Too much attention is focused on what is spent, and this creates incentives for spending more money, not for creating effectiveness and results, for actually reaching the poor. This is the second tragedy, according to Easterly. (certainly a problem, but there HAS been results. In many places that have been stagnant, without the input of aid, their growth rate would be, in fact, negative, as per Collier/Oxford Analysis).

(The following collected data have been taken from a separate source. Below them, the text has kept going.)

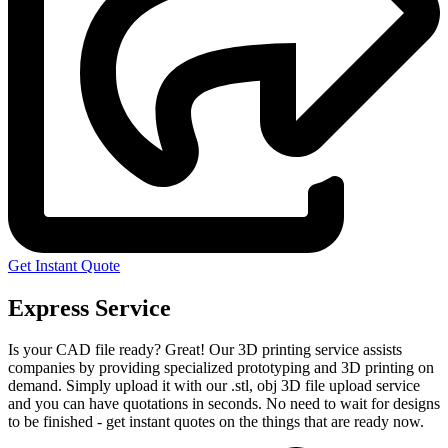
Get Instant Quote
Express Service
Is your CAD file ready?
Great! Our 3D printing service assists
companies by providing specialized prototyping and 3D printing on
demand. Simply upload it with our .stl, obj 3D file upload service
and you can have quotations in seconds. No need to wait for designs
to be finished - get instant quotes on the things that are
ready now.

According to Easterly, “Nobody is individually responsible for any individual result.” There is, thus, collective responsibility, which leads to unaccountability on the behalf of the aid and donor agencies. The aid plans, thus, give the appearance of action, using publicity, which substitutes for real action, as the money is not actually reaching the people intended, which is another tragedy. There is a lack of customer feedback (the recipients), there are a lack of incentives and accountability for results, and thus, there are a lack of good outcomes as a result. (this is being overly simplistic, though good points are made on the need for more accountability; however, the realities of the international geopolitical platforms in which the world conducts its business needs to be looked at in all fairness; while fraught with problems, the UN has still given the world a net benefit over the years, for instance).

The private market, according to Easterly, would be a good model for what needs to be done in this aspect. Introducing accountability, feedback, incentives for efficiencies. If customers are dissatisfied, they can take their business elsewhere. (However good a point, he fails to note that this is not the case in the developing world with services/government accountability, especially looking at the test case of resource-renting nations).
The markets should be a metaphor for how aid should work, according to Easterly. Donors should be thinking in this mindset to achieve good outcomes.
The poor are stuck with official aid which is caught in complex, top-down planning, which is non-accountable.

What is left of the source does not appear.